◆ WHAT NEEDS TO BE DONE: The entries follow. Print each one exactly.

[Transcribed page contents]
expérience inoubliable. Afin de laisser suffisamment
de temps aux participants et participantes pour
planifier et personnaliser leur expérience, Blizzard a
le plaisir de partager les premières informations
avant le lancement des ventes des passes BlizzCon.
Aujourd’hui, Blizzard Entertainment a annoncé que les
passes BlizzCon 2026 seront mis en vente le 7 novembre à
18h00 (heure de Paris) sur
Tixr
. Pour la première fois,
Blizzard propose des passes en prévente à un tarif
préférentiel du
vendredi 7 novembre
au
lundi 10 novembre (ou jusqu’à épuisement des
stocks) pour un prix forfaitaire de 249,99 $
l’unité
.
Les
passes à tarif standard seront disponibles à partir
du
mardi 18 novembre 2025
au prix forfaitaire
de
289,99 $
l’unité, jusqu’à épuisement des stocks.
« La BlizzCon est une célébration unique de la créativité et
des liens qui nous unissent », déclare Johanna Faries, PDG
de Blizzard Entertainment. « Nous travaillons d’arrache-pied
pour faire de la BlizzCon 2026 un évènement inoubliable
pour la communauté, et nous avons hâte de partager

◆ RESPONSE TO THE TASK:
expérience inoubliable. Afin de laisser suffisamment
de temps aux participants et participantes pour
planifier et personnaliser leur expérience, Blizzard a
le plaisir de partager les premières informations
avant le lancement des ventes des passes BlizzCon.
Aujourd’hui, Blizzard Entertainment a annoncé que les
passes BlizzCon 2026 seront mis en vente le 7 novembre à
18h00 (heure de Paris) sur
Tixr
. Pour la première fois,
Blizzard propose des passes en prévente à un tarif
préférentiel du
vendredi 7 novembre
au
lundi 10 novembre (ou jusqu’à épuisement des
stocks) pour un prix forfaitaire de 249,99 $
l’unité
.
Les
passes à tarif standard seront disponibles à partir
du
mardi 18 novembre 2025
au prix forfaitaire
de
289,99 $
l’unité, jusqu’à épuisement des stocks.
« La BlizzCon est une célébration unique de la créativité et
des liens qui nous unissent », déclare Johanna Faries, PDG
de Blizzard Entertainment. « Nous travaillons d’arrache-pied
pour faire de la BlizzCon 2026 un évènement inoubliable
pour la communauté, et nous avons hâte de partager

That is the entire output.